Sarah Fatima Siddiqui
Introduction: Aggressive Angiomyxoma (AA) is a rare, locally invasive, mesenchymal tumor known to be benign. It most commonly arises in the vulvovaginal region, perineum and pelvis of women. Most reports of this disease come from case reports, with approximately 350 known cases. With only 3 case reports of metastases and one of death, ours being the fourth case of metastasis and second that of death from Aggressive Angiomyxoma. Ours is the first case of AA to be associated with renal metastasis.
Objective: The objective of this case report is summaries the knowledge of this tumor we have till now and to highlight the need to collect further extensive data on this tumor to better understand its unpredictable nature and reassess its image as a nonmutating tumor.

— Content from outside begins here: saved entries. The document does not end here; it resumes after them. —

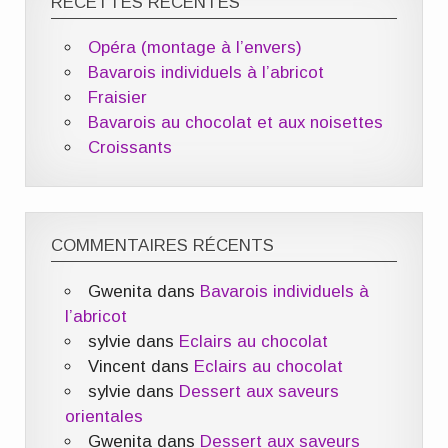
RECETTES RÉCENTES
Opéra (montage à l’envers)
Bavarois individuels à l’abricot
Fraisier
Bavarois au chocolat et aux noisettes
Croissants
COMMENTAIRES RÉCENTS
Gwenita
dans
Bavarois individuels à
l’abricot
sylvie
dans
Eclairs au chocolat
Vincent
dans
Eclairs au chocolat
sylvie
dans
Dessert aux saveurs
orientales
Gwenita
dans
Dessert aux saveurs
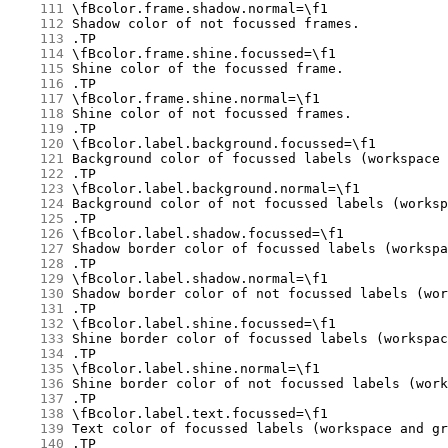
    111
    112
    113
    114
    115
    116
    117
    118
    119
    120
    121
    122
    123
    124
    125
    126
    127
    128
    129
    130
    131
    132
    133
    134
    135
    136
    137
    138
    139
    140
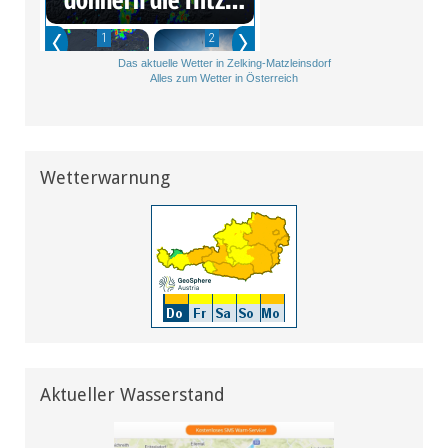
Das aktuelle Wetter in Zelking-Matzleinsdorf
Alles zum Wetter in Österreich
Wetterwarnung
Aktueller Wasserstand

Methods: A 45-year-old lady referred from a private hospital with provisional diagnosis of cervical fibroid based on her MRI findings. On examination, a large mass was felt in the vagina which was firm, smooth, nontender and immobile. CT scan revealed a large (13 x 12x 10 cms) mass displacing bowel, uterus, ureters, causing, hydroureteronephrosis and bilateral renal metastasis. Her chest x-ray too revealed probable metastasis. Biopsy of the mass was performed which confirmed diagnosis of Angiomyxoma and Immunohistochemistry further confirmed it. She opted for neoadjuvant GnRH therapy. Unfortunately, the patient expired soon after initiating the therapy.

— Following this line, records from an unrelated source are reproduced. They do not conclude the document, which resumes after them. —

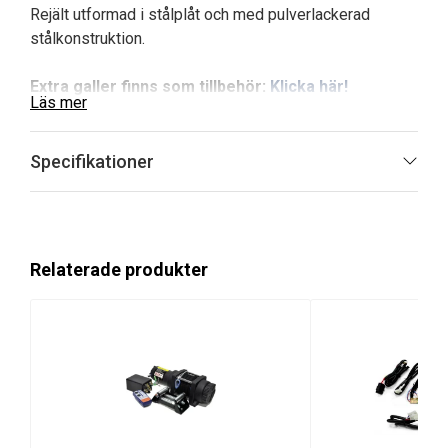
Rejält utformad i stålplåt och med pulverlackerad
stålkonstruktion.
Extra galler finns som tillbehör:
Klicka här!
Läs mer
Vid eventuella frågor, välkommen att kontaka oss
Specifikationer
Du kanske också är intresserad av
Vindruta Universal
Black Wolf
Relaterade produkter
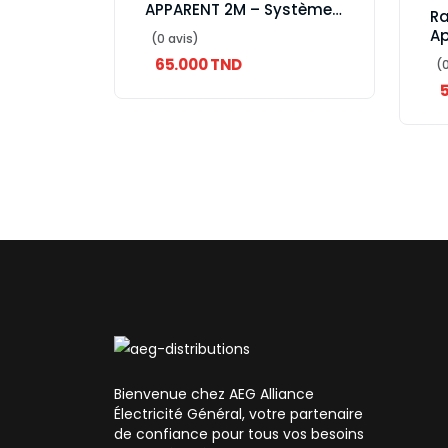
APPARENT 2M – Système
Ra
d’éclairage LED design
Ap
(0 avis)
48V
d’
65.000 TND
(0
et
Bienvenue chez AEG Alliance
Électricité Général, votre partenaire
de confiance pour tous vos besoins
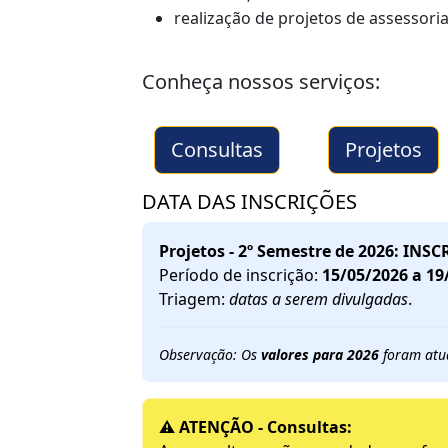
realização de projetos de assessoria
Conheça nossos serviços:
Consultas
Projetos
DATA DAS INSCRIÇÕES
Projetos - 2º Semestre de 2026: IN
Período de inscrição:
15/05/2026 a 19
Triagem:
datas a serem divulgadas
.
Observação: Os
valores para 2026
foram atua
⚠️ ATENÇÃO - Consultas:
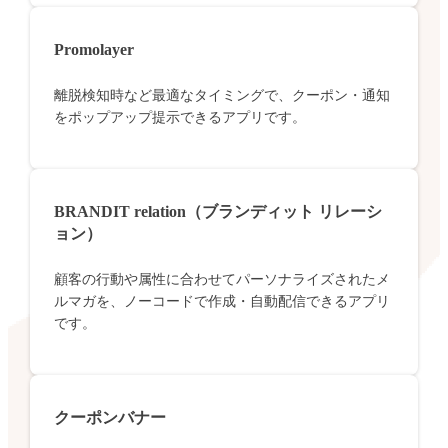
Promolayer
離脱検知時など最適なタイミングで、クーポン・通知
をポップアップ提示できるアプリです。
BRANDIT relation（ブランディット リレーシ
ョン）
顧客の行動や属性に合わせてパーソナライズされたメ
ルマガを、ノーコードで作成・自動配信できるアプリ
です。
クーポンバナー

Result: Aggressive angiomyxoma is a relatively rare tumor that presents commonly as asymptomatic mass in the genital area in reproductive age group. It is more common in women of reproductive age; women to men ration 6:1. Only 7 cases reporting AAM originating outside the pelvic region. Aggressive angiomyxoma has a very high risk for local relapse. Hence, we need to differentiate it from other mesenchymal tumors occurring in this region. AA tends to displace adjacent organs without invading them but its locally infiltrative nature appears to have led the bulky tumors invade adjacent structures as seen in our case and surprisingly also cause distant metastasis. There have been 3 cases of metastasis reported to date. Only one out of these noted the outcome- death from the disease. Ours being the second case of death from aggressive angiomyxoma and the first one to report renal metastasis associated with aggressive angiomyxoma.
Conclusions: Our case, together with unusual previously reported cases, may lead to retrospection of nature of AA, suggesting in a small percentage of cases, possibility of malignancy having an unpredictable outcome as pointed by some authors who have proposed classifying AAM as a tumor of intermediate malignancy with unpredictable behavior.